# Safety info for sales packet



## WAGGZ (Apr 2, 2009)

I know your packet should have your show proof of GL, WC, license, etc. But I have certifications for OSHA 10, OSHA scaffold erectors, OSHA aerial lifts. Is this info I should put in my sales packet or just a waste of space.


----------



## ProWallGuy (Apr 7, 2007)

I would put it in there for commercial gigs, but not for residential unless the job calls for a lift or scaffold work.


----------



## WAGGZ (Apr 2, 2009)

Kinda what I thought.


----------



## RCP (Apr 18, 2007)

I think you should, maybe one page that has all certifications and affiliations.
I think showing that you have training can help to "differentiate" you!


----------



## daArch (Mar 15, 2008)

I agree with Chris. 

Showing the extent of your professionalism can't hurt. Some may think you are "over qualified", but is that a bad thing?


----------



## ProWallGuy (Apr 7, 2007)

daArch said:


> Some may think you are "over qualified", but is that a bad thing?


Yes, it can sometimes.


----------



## daArch (Mar 15, 2008)

I'm sure "sometimes" comes around to bite you in the arse. But it's real tough to pidgeon hole the client before you walk through the door. I just think it's better to err on the side of being above their needs than below it.

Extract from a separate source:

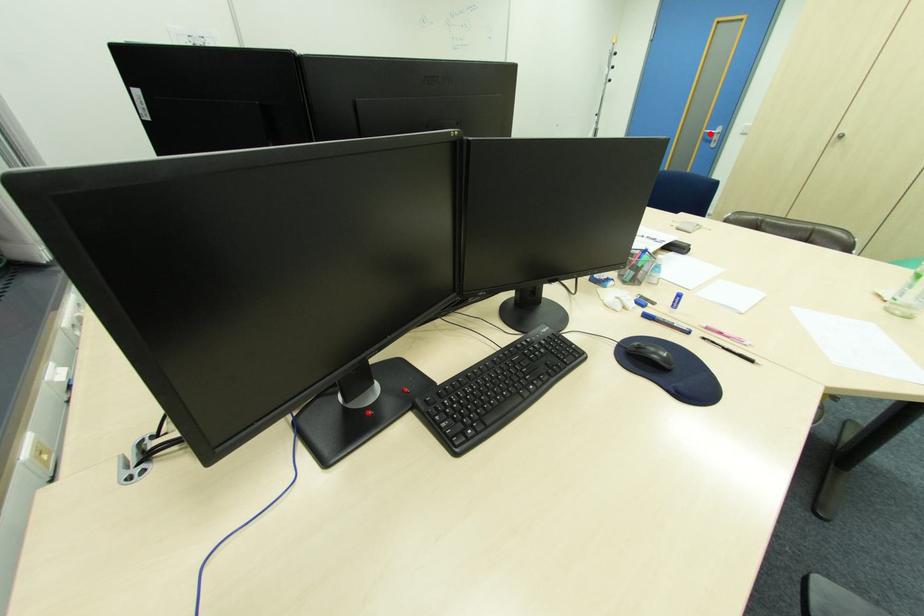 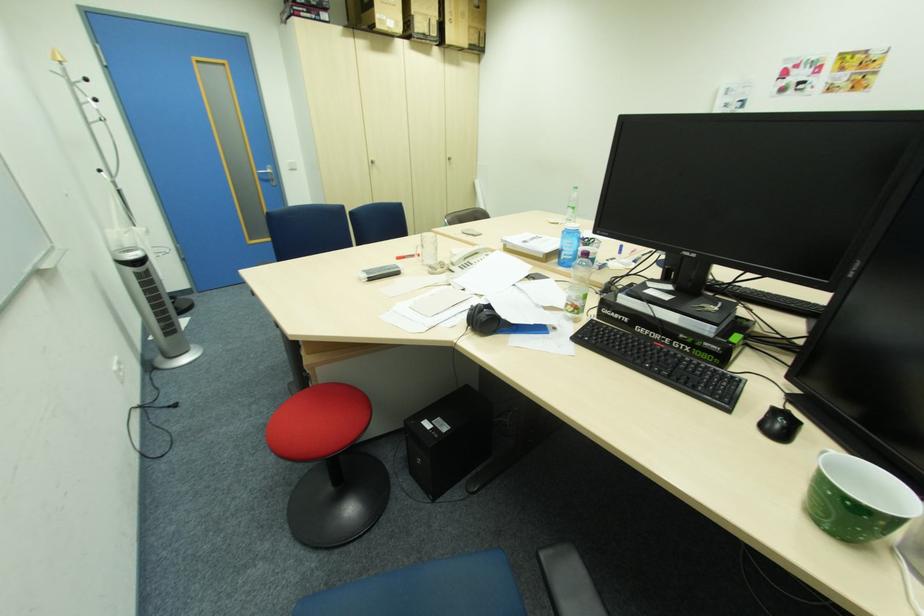 The point at the highlighted location is marked in the first image. Where is the corresponding point in the second image?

ahh, if only my cystal ball was clear, I'd land all the jobs I bid on.


----------



## RCP (Apr 18, 2007)

Hey Bill, can you see the link? I get "not authorized"


----------



## daArch (Mar 15, 2008)

Do you mean Pro's or my pix.

If it's the pix, try this one:


----------



## RCP (Apr 18, 2007)

LOL, meant Pro's! 
Your pic will be added to my secret album called "Bill's Many Personas"!:yes:


----------



## daArch (Mar 15, 2008)

Pro's was a link to CT.

Yah that's me after a few Jim's and some other things.


----------